### Instructions for the task
Locate every line in the records below that holds the word "медіа" and return each one.

### Records from a data source
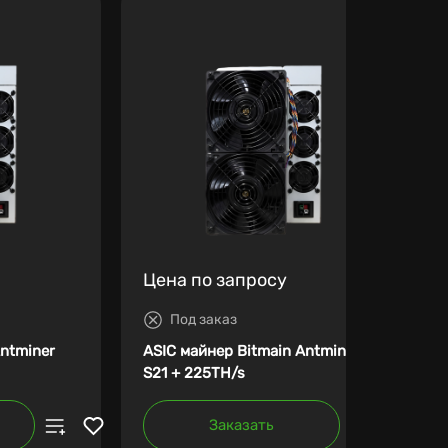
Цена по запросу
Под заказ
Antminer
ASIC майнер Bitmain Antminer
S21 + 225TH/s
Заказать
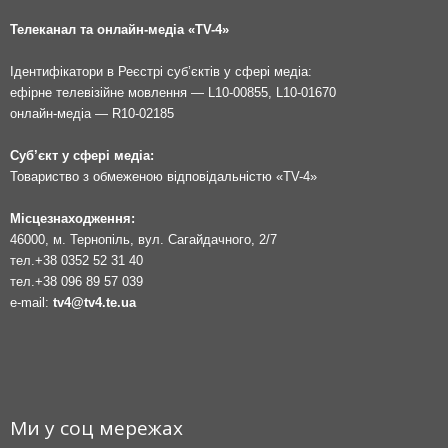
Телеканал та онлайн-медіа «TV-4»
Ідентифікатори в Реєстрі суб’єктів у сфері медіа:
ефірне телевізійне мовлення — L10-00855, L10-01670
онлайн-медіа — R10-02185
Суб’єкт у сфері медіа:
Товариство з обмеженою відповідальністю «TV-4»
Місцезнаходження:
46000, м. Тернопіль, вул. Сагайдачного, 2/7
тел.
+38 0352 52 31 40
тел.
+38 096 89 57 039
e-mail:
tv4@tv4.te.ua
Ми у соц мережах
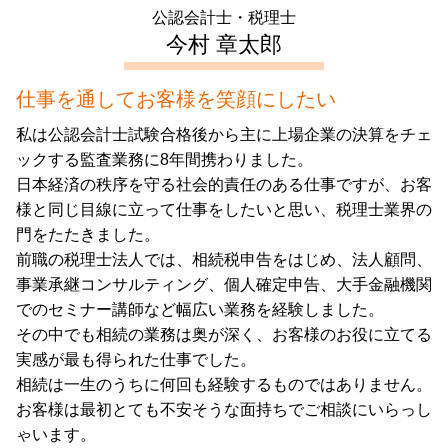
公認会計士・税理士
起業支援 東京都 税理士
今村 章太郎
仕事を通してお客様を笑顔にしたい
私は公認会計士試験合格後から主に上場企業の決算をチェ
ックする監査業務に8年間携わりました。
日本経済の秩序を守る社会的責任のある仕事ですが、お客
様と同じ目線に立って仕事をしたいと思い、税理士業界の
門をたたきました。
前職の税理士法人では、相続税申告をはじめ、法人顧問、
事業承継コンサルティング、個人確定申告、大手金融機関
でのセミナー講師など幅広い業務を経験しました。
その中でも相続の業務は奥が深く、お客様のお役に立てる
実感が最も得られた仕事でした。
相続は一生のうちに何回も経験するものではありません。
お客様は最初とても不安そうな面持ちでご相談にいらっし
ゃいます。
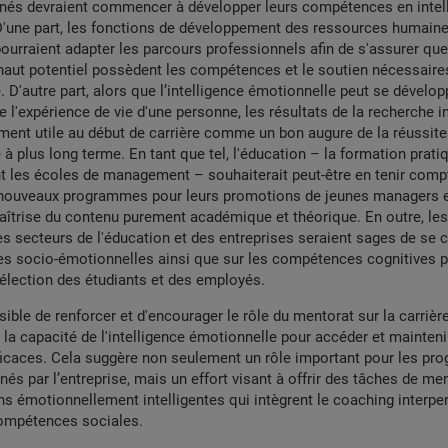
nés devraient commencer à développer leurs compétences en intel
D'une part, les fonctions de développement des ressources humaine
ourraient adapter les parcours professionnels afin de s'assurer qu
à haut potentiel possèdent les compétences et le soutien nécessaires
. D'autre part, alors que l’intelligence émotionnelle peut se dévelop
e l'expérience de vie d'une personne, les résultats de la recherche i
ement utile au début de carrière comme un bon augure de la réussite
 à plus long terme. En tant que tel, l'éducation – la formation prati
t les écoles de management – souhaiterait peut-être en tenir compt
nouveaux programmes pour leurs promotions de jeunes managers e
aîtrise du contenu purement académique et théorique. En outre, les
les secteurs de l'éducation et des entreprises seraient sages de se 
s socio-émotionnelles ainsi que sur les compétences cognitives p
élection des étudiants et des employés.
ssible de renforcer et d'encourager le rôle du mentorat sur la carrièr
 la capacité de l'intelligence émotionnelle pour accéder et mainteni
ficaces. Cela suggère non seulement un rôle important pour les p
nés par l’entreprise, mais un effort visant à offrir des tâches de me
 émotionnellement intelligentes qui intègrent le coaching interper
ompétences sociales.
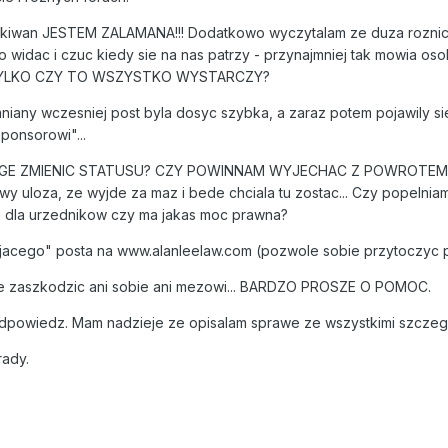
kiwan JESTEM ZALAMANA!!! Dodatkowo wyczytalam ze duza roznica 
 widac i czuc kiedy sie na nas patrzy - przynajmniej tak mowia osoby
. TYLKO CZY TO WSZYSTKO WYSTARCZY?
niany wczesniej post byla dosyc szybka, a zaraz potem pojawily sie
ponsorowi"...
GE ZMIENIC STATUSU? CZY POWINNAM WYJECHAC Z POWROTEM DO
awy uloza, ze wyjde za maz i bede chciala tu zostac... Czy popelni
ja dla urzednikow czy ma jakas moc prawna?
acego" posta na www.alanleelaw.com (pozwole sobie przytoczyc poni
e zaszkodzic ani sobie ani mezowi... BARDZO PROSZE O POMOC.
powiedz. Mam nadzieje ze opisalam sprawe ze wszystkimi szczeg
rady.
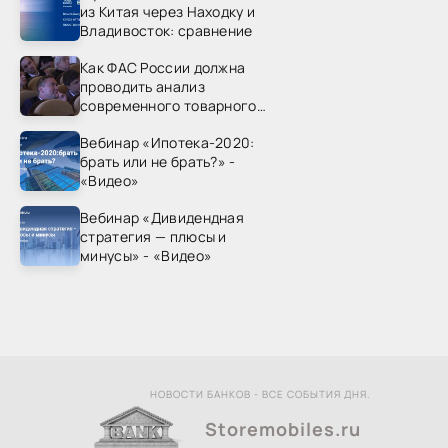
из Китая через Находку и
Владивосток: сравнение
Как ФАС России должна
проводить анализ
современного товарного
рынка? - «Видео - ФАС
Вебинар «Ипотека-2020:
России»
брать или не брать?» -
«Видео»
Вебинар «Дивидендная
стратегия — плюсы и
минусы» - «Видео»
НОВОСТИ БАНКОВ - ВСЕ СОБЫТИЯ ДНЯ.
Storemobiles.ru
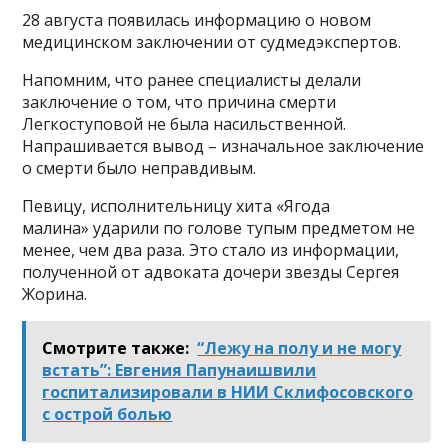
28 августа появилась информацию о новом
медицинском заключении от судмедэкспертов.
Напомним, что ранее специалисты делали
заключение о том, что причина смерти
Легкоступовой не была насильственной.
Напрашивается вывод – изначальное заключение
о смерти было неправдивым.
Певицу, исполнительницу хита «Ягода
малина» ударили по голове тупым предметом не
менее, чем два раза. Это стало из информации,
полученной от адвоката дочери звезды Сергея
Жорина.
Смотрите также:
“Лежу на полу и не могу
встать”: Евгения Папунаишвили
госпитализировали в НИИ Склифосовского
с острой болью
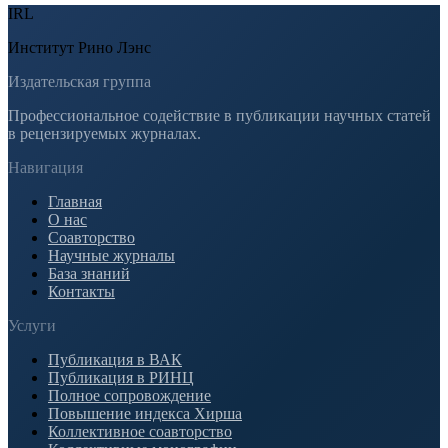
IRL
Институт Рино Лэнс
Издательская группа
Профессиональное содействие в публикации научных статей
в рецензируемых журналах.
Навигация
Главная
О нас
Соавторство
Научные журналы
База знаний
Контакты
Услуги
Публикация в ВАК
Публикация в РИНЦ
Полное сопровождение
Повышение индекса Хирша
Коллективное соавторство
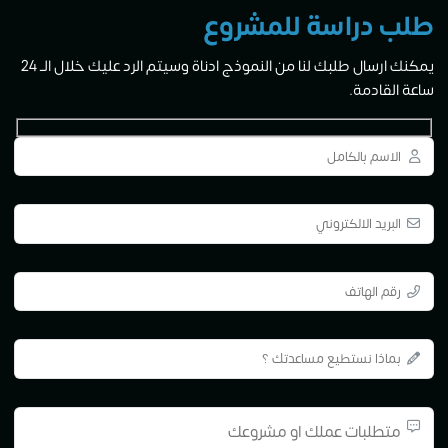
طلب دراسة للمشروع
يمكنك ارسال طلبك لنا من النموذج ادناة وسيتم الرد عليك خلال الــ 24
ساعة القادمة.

### Response area
Телеканал та онлайн-медіа «TV-4»
Ідентифікатори в Реєстрі суб’єктів у сфері медіа:
онлайн-медіа — R10-02185
Суб’єкт у сфері медіа:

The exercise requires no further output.